Someone just told me to “have a blessed day.”
What do you even say to someone like that? I just hissed at them.
The 4 stages of a family vacation
GOD: no work on the sabbath or I’ll kill you
ISRAEL [hasn’t had a day off in 400 years]: awesome!
GOD: what
ISRAEL: we mean…oh no so hard
Want to feel old? Have a kid ask you why it’s called “rolling down the car window” when all you do is press a button.
My husband’s parenting style is to menacingly say “Yeah!” after everything I say when I reprimand the kids.
As part of our environmental commitment, we recycled* 84 tons of aluminium, 6 tons of rubber, 5 tons of glass and 14 miles of wiring just this morning alone.
*a plane missed the runway
[job interview]
“You wrote here your biggest weakness is not knowing what irony means.”

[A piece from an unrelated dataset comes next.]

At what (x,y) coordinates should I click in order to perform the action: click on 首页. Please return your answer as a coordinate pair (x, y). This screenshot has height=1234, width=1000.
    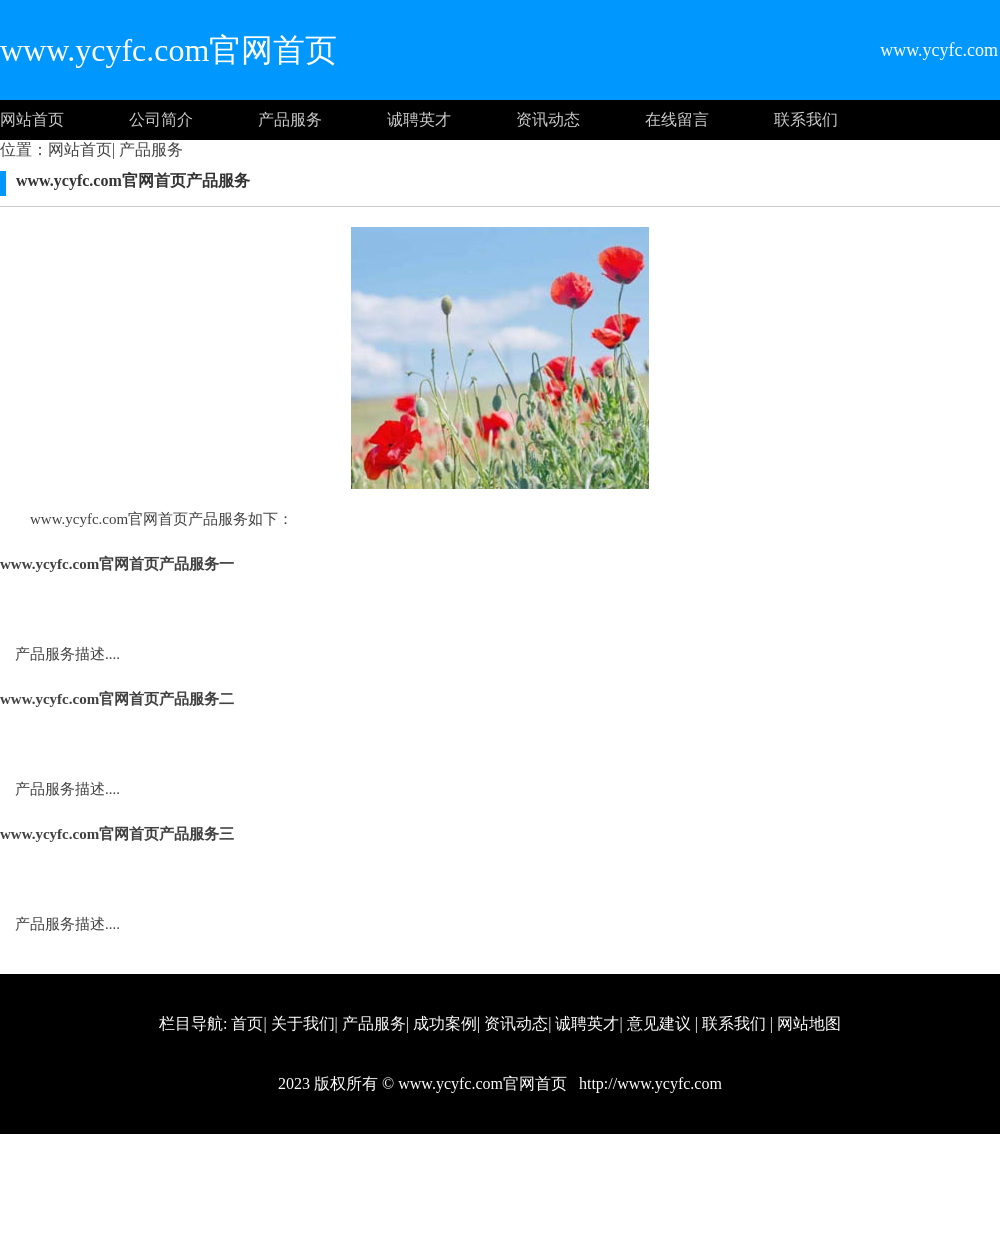
    Looking at the image, I should click on (247, 1023).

“Ironic isn’t it? Is it? I don’t know.”
Ghostbusters (1984): A large, jovial marshmallow sailor is burned alive amid the crossfire btwn humans and ethereal beings.
VICTIM: He had a beard & a scar
SKETCH ARTIST: Is this him?
VICTIM: That’s Bart Simpson
SKETCH ARTIST: Yeah I can only draw a couple things
It’s actually only “Frankenstein” if it’s created in the Frankenstein region of France. Otherwise, it’s a sparkling monster.
jigsaw: WHEN YOU MADE AN L FOR LOSER THAT WAS THE L I WAS TALKING ABOUT
me: i did an L so you could see it, which means that was my right hand. genius
jigsaw: YOU KNEW YOUR RIGHT HAND FROM YOUR LEFT ALL ALONG
me: i know my hands, not my feet
*being born
my mom: oh SHIT
my dad: OH shit
me: OH SHIT
Saw a billboard that said “if you can plan a wedding, you can plan for a natural disaster” and like, aren’t those the same thing?
A waffle is just a more considerate pancake. It’s like, here, let me hold that syrup for you in these convenient boxes.